McCarthy compared the planned regulations with an EPA directive that led to the Clean Air Act of 1977, which required power plants to put "scrubbers" in their stacks to eliminate sulfur dioxide. But Republicans said it wasn't a fair comparison.

"That's the whole difference between the clean air debate and the greenhouse gas debate," said Rep. John Shimkus, R-Ill. "In the clean air debate the technology was available. In the greenhouse gas debate, it's not."

McCarthy rebutted by saying that four coal plants are planned that "would beat anything we would have proposed," though she couldn't name them when asked.

The hearing, which included testimony from Energy Secretary Ernest Moniz, was also a rallying cry for Democrats to push global warming issues into the spotlight and criticize Republicans as "climate change deniers." In the crowd, conservation activists put on tin foil hats whenever a GOP committee members asked questions critical of climate research.

In June, President Obama released a plan to tackle global warming during his final four years in office, appeasing liberal Democrats and environmentalists dismayed by what they saw as a broken promise during the first term.

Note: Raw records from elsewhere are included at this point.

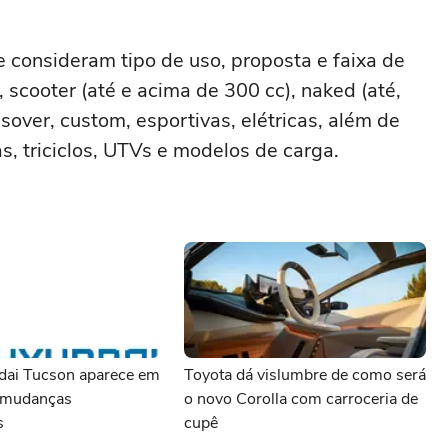
e consideram tipo de uso, proposta e faixa de
il, scooter (até e acima de 300 cc), naked (até,
ssover, custom, esportivas, elétricas, além de
, triciclos, UTVs e modelos de carga.
ai Tucson aparece em
Toyota dá vislumbre de como será
 mudanças
o novo Corolla com carroceria de
s
cupê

"His plan is reasonable, it's affordable and it will protect our atmosphere for our children and future generations," said Rep. Henry Waxman, D-Calif. "It will make our country the global leader in the clean energy economy of the future."

Republicans want any efforts to reduce carbon emissions or use of American natural resources to be weighed against the impact on jobs and the economy. While McCarthy and Moniz insisted that a cleaner environment can be achieved without hurting employment, conservatives raised their doubts.

"We hear all the time from small businesses I meet with. Some of the biggest impediments to creating jobs right now are the policies coming out of Washington," said Rep. Steve Scalise, R-La., "and the policies coming out of the EPA are at the top of the list."